With sufficient reservoir energy at the beginning, well can produce oil under natural flow to the surface, that pressure depletes over time, and artificial lift is then required. Therefore, artificial lift is generally performed on all wells at some time during their production life.

Types of Artificial Lift

Although there are several methods to achieve artificial lift, the two main categories of artificial lift include gas lifts and pumping systems.

         Gas Lift

The lift process is assisted by reducing flowing pressure gradients in the tubing e.g. reducing the hydrostatic head by injecting gas into the stream of produced fluids. The injection of gas normally into the annulus between the production tubing and casing. The gas is subsequently allowed to enter the flow stream within the production tubing at some specific depth through a single or more usually a series of gas lift valves. The injection of gas into the production tubing provides an increase in the gas liquid ratio of the fluids flowing in the tubing at that depth and throughout the tubing above the injection point. This results in a reduction of the bottomhole pressure of the well. To be able to enter the tubing, the pressure of the gas in the annulus, at the valve which will permit its flow into the tubing, must be greater than the pressure of the fluids in the tubing at that same depth.

Gas lift system

By injecting gas, the gas oil ratio (GOR) of the flowing fluid is increased, its effective flowing density is reduced. In addition, the compressibility of the gas will assist in the lift process since as the gas rises up the tubing with the liquid it will expand, causing an increase in the tubing flow velocity. However, as the gas expands it will introduce some increase in the frictional pressure losses. With increasing gas injection volume, the hydrostatic head will continue to decline towards a minimum gradient at very high GOR. The benefit in fluid density may incrementally reduce whilst the increase in frictional pressure loss will increase significantly after a certain gas injection rate. Hence, an optimum gas injection rate will exist.

Gas lift is a very effective method of increasing the production rate, provided that the gas is effectively dispersed in the flowing fluid column and the optimum injection rate is not exceeded. The simplicity of gas lift system is also one of its main advantage.

        Pumping systems

The lift process is assisted by providing additional power using a pump, to provide the energy as part or all of the pressure loss which will occur in the tubing. Several active pumping systems had been introduced for artificial lift systems over time. However, Electric Submersible Pump and Sucker Rod Pump are two main and dominant systems are used widely in the industry as they have great advantages over other systems, include Plunger lift, Hydraulic pumps and Jet pumps.

             1. Electric Submersible Pumps (ESP)

This consists of a multi stage centrifugal pump located at some position downhole usually as an integral part of the tubing string. The pump suction must be flooded at the setting depth in the well for the pump. An electric cable run with the production tubing supplies the power from surface to the downhole pump. As an alternative the pump can be run on coiled tubing or on its power cable.

Electric Submersible Pump system

This type of pump is an efficient and reliable artificial-lift method for lifting moderate to high volumes up to 150000 barrel per day of fluids from wellbores.

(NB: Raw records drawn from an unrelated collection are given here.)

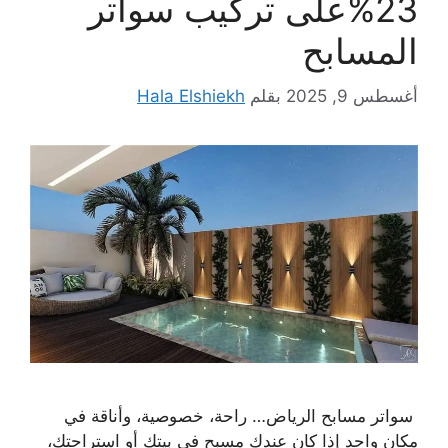
23%على تركيب سواتر
المسابح
أغسطس 9, 2025
بقلم
Hala Elshiekh
سواتر مسابح الرياض… راحة، خصوصية، وأناقة في
مكان واحد إذا كان عندك مسبح في بيتك أو استراحتك،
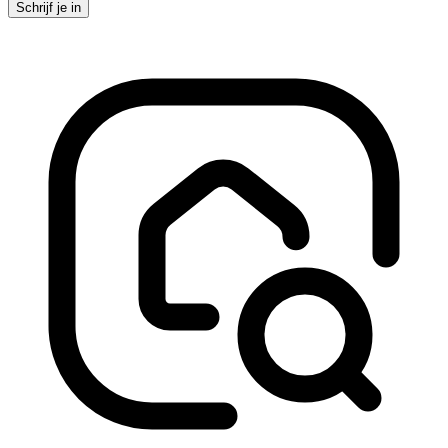
Schrijf je in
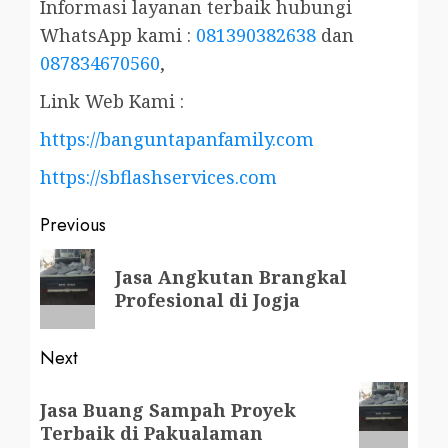
Informasi layanan terbaik hubungi
WhatsApp kami :
081390382638
dan
087834670560
,
Link Web Kami :
https://banguntapanfamily.com
https://sbflashservices.com
Post
Previous
navigation
Previous
Jasa Angkutan Brangkal
post:
Profesional di Jogja
Next
Next
Jasa Buang Sampah Proyek
post:
Terbaik di Pakualaman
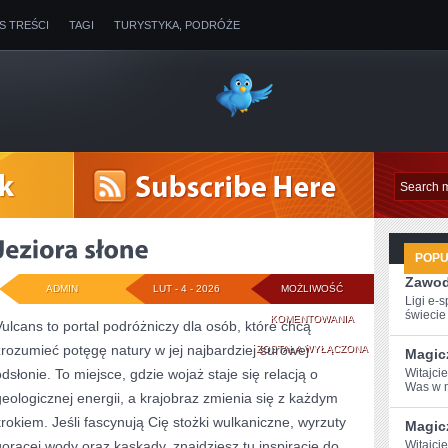
IS TREŚCI
TAGI
TURYSTYKA, PODRÓŻE
POP
Zawod
ADMIN
LUT - 4 - 2026
MOŻLIWOŚĆ
Ligi e-
świecie g
JEZIORA
KOMENTOWANIA
Vulcans to portal podróżniczy dla osób, które chcą
zrozumieć potęgę natury w jej najbardziej surowej
SŁONE
ZOSTAŁA WYŁĄCZONA
Magic
odsłonie. To miejsce, gdzie wojaż staje się relacją o
Witajcie
Was w m
geologicznej energii, a krajobraz zmienia się z każdym
krokiem. Jeśli fascynują Cię stożki wulkaniczne, wyrzuty
Magic
gorącej wody oraz kaskady, znajdziesz tu inspiracje do
Witajci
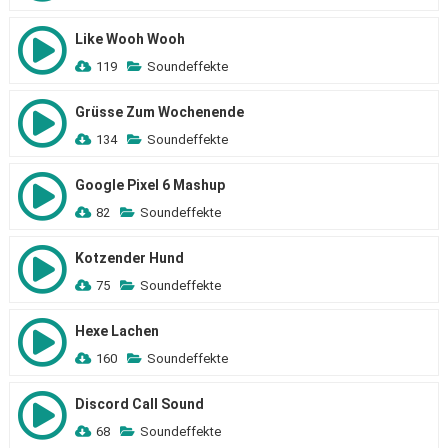
Like Wooh Wooh
119
Soundeffekte
Grüsse Zum Wochenende
134
Soundeffekte
Google Pixel 6 Mashup
82
Soundeffekte
Kotzender Hund
75
Soundeffekte
Hexe Lachen
160
Soundeffekte
Discord Call Sound
68
Soundeffekte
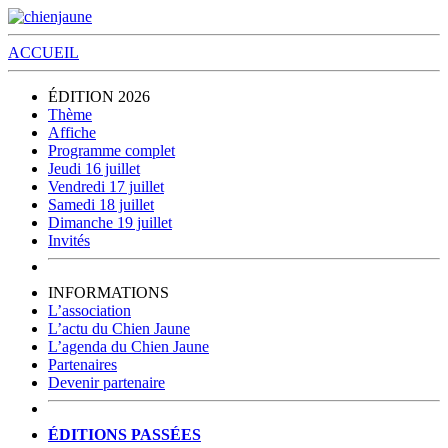
ACCUEIL
ÉDITION 2026
Thème
Affiche
Programme complet
Jeudi 16 juillet
Vendredi 17 juillet
Samedi 18 juillet
Dimanche 19 juillet
Invités
INFORMATIONS
L’association
L’actu du Chien Jaune
L’agenda du Chien Jaune
Partenaires
Devenir partenaire
ÉDITIONS PASSÉES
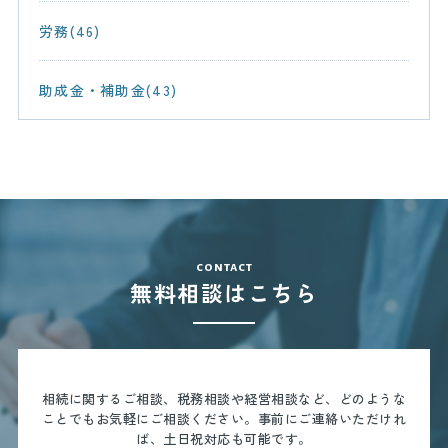
労務(46)
助成金・補助金(43)
contact
無料相談はこちら
相続に関するご相談、税務相談や経営相談など、どのような
ことでもお気軽にご相談ください。
事前にご連絡いただけれ
ば、土日祝対応も可能です。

              2. Sucker Rod Pumps

The sucker-rod lift method, is the oldest and most widely used type of artificial lift for most wells. A sucker-rod pumping system is made up of several components, some of which operate aboveground and other parts of which operate underground, down in the well. In this system, a plunger, cylinder and standing valve system is located downhole as part of the tubing string and connected by steel rods to a vertical reciprocation system at surface. The surface reciprocation system is referred to as a “nodding donkey” and is driven by a beam suspended on a pivot point and creates reciprocation through a rotary wheel. This type of system is suitable for very low to medium production rates i.e. < 1,000 barrel per day and can operate with wells having no flowing bottomhole pressure.

Sucker Rod Pump system


Selecting an Artificial Lift System

To realize the maximum potential from developing any oil or gas field, the most economical artificial lift method must be selected. Each artificial lift system has a preferred operating and economic envelope influenced by factors such as fluid gravity, GOR, production rate as well as development factors such as well type, location and availability of power.

Artificial lift method selection should be a part of the overall well design. As the wellbore size relatively affects to the desired production rate, wells should be drilled and completed with future production and lift methods in mind. It requires a comprehensive and collective activities throughout drilling process to well completion and production of many different parties that involve in the process and it is obvious not feasible every time. Very often a casing program has been designed to minimize well-completion costs, but it is later found that the desired production could not be obtained because of the size limitation on the artificial lift equipment. This can lead to an ultimate loss of total reserves. Even if target production rates can be achieved, smaller casing sizes can lead to higher long-term well-servicing problems.